Yargıtay Kararı 12. Hukuk Dairesi 2016/26050 E. 2018/226 K. 17.01.2018 T.

YARGITAY KARARI
DAİRE : 12. Hukuk Dairesi
ESAS NO : 2016/26050
KARAR NO : 2018/226
KARAR TARİHİ : 17.01.2018

MAHKEMESİ :İcra Hukuk Mahkemesi

Yukarıda tarih ve numarası yazılı mahkeme kararının müddeti içinde temyizen tetkiki borçlu tarafından istenmesi üzerine bu işle ilgili dosya mahallinden daireye gönderilmiş olup, dava dosyası için Tetkik Hakimi … tarafından düzenlenen rapor dinlendikten ve dosya içerisindeki tüm belgeler okunup incelendikten sonra işin gereği görüşülüp düşünüldü :
Alacaklı tarafından şikayetçi borçlu aleyhine bonoya dayalı olarak kambiyo senetlerine mahsus haciz yoluyla başlatılan icra takibi üzerine, şikayetçi borçlunun icra mahkemesine yaptığı başvurusunda; örnek 10 ödeme emri tebligatının usulsüz olduğunu, takibe dayanak bonoda imzasının bulunmadığını, kendisine vekaleten imza atan kişiye de … 6. Noterliğinin 24.05.2010 tarih 009217 yevmiye nolu, … 4. Noterliğinin 21.03.2012 tarih 05566 yevmiye nolu ve … 3. Noterliğinin 28.12.2012 tarih 032498 yevmiye nolu vekaletnameleri ile bir kısım yetkileri kullanmak üzere vekalet verildiğini, ancak vekaletnamelerde bono imzalama yetkisinin bulunmadığını, ayrıca bu kişiyi … 3. Noterliğinin 28.10.2015 tarih 23438 yevmiye nolu azilnamesi ile vekaletten azlettiğini ileri sürerek ödeme emri tebliğ tarihinin düzeltilmesine ve borca itirazının kabul edilerek hacizlerin kaldırılmasını talep ettiği, mahkemece, davanın reddine karar verildiği anlaşılmıştır.

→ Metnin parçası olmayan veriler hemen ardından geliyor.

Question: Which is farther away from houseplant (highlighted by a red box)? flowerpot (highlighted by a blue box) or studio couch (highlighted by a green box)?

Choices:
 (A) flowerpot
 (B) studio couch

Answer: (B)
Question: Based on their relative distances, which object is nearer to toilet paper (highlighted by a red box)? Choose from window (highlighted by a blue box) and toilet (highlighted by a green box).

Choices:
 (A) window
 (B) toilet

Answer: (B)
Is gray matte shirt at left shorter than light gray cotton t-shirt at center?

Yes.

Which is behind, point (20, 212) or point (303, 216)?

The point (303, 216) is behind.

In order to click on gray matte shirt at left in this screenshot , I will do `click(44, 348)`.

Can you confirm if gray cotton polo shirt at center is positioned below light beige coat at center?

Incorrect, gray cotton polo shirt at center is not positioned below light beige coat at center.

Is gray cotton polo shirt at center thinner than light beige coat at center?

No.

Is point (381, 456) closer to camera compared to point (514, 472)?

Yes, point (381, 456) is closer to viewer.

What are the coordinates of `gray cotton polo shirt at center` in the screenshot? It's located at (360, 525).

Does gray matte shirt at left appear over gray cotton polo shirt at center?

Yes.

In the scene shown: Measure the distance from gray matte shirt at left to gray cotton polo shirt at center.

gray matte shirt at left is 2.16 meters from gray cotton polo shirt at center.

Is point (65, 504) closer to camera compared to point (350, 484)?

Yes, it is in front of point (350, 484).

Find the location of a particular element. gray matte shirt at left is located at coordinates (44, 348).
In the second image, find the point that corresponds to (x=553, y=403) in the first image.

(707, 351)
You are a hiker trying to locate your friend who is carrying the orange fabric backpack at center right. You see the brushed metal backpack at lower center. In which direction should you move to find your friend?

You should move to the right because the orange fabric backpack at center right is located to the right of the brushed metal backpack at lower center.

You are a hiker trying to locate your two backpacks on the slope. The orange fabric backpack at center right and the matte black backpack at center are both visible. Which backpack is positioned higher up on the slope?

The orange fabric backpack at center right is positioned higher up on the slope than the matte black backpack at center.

Somut olayda, mahkemece öncelikle tebligat usulsüzlüğüne ilişkin şikayet incelenerek yapılan tebligatın usulsüz olduğu ve öğrenme tarihi itibari ile başvurunun süresinde olduğu tespit edildikten sonra işin esasına girilerek karar verilmesi gerekirken bu konuda inceleme yapılmaksızın esasa girilmesi doğru görülmemiştir.

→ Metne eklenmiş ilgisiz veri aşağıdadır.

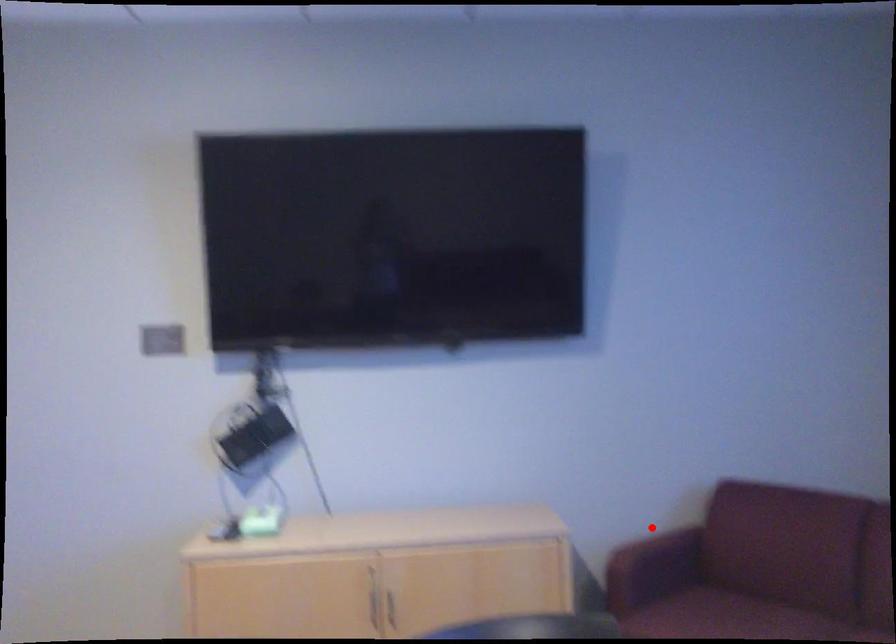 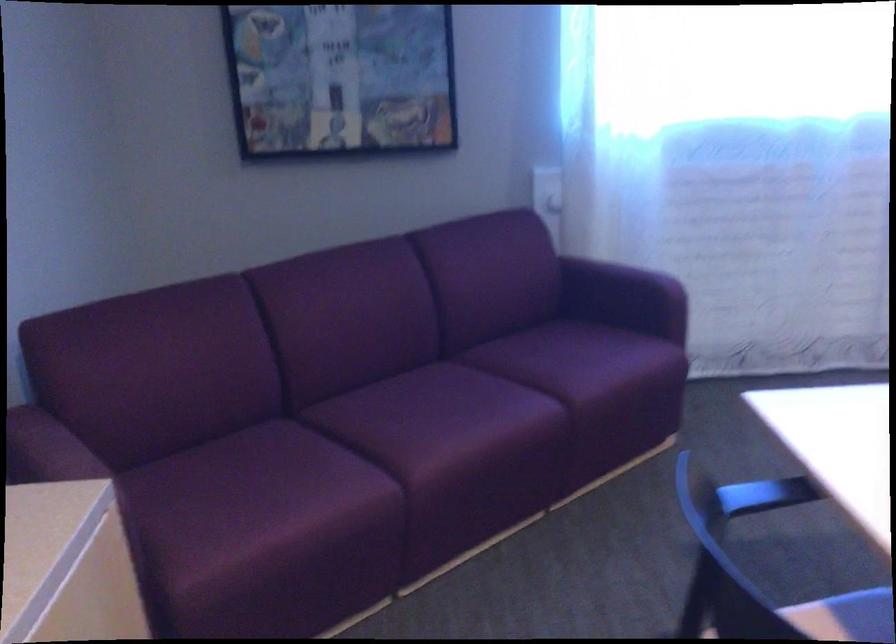 Locate, in the second image, the point that corresponds to the highlighted location in the first image.

(33, 446) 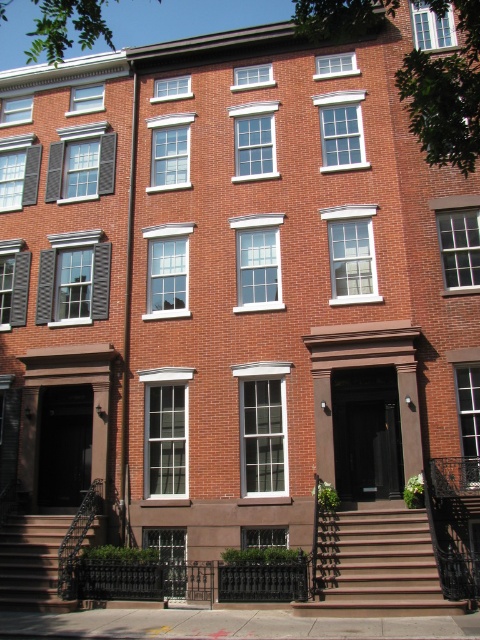 You are standing in front of the townhouses and want to go up the stairs. Which set of stairs, the brown wooden stairs at center or the brown wooden stairs at lower left, is higher up and closer to the entrance?

The brown wooden stairs at center is above the brown wooden stairs at lower left, so it is higher up and closer to the entrance.

You are a delivery person trying to deliver a package to one of the townhouses. You need to choose between the brown wooden stairs at center and the brown wooden stairs at lower left. Which set of stairs has a wider path for carrying a large box?

The brown wooden stairs at center has a larger width than the brown wooden stairs at lower left, so it is the wider path for carrying a large box. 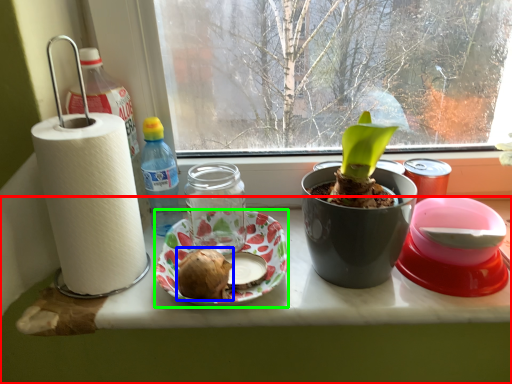 Question: Which object is positioned closest to table (highlighted by a red box)? Select from food (highlighted by a blue box) and platter (highlighted by a green box).

Choices:
 (A) food
 (B) platter

Answer: (B) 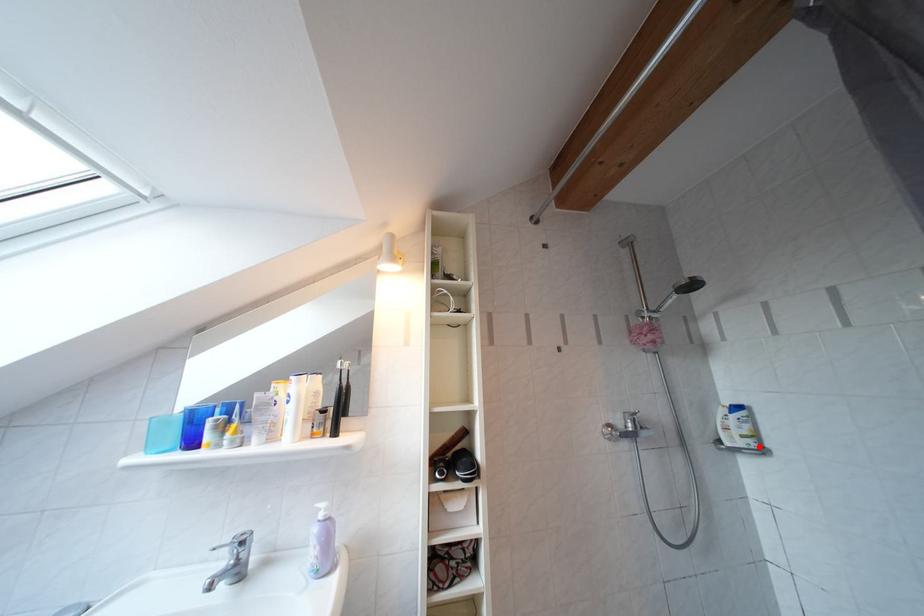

Öte yandan yukarıda ayrıntıları yazılı vekaletnamelerde vekilin bono imzalayabileceğine ilişkin özel bir yetki bulunmadığından vekilin attığı imzanın şikayetçiyi bağlamayacağı, buna göre borca itirazın kabulü gerektiği gözetilmeksizin yazılı gerekçe ile itirazın reddi yönünde hüküm tesisi isabetsizdir.

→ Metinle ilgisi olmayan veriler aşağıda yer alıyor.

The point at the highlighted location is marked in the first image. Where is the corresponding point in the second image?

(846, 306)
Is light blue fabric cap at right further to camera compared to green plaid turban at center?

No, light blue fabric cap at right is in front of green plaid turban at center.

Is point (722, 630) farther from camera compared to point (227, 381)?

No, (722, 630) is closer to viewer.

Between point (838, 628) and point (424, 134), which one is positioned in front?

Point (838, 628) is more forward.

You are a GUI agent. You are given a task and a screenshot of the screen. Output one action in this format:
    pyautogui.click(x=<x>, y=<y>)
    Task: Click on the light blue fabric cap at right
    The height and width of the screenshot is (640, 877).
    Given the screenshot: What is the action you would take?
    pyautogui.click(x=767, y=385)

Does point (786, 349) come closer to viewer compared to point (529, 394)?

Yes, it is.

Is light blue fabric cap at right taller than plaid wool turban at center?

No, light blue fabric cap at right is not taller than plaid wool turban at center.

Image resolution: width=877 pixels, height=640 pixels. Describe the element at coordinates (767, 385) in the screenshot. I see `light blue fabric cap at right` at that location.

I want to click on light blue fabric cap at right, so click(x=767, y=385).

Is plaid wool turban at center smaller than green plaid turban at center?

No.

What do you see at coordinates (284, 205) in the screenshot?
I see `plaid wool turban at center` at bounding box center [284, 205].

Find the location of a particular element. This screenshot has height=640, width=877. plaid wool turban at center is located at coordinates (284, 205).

SONUÇ : Borçlunun temyiz itirazlarının kabulü ile mahkeme kararının yukarıda yazılı nedenlerle İİK’nun 366. ve HUMK’nun 428. maddeleri uyarınca (BOZULMASINA), peşin alınan harcın istek halinde iadesine, ilamın tebliğinden itibaren 10 gün içinde karar düzeltme yolu açık olmak üzere, 17/01/2018 gününde oybirliğiyle karar verildi.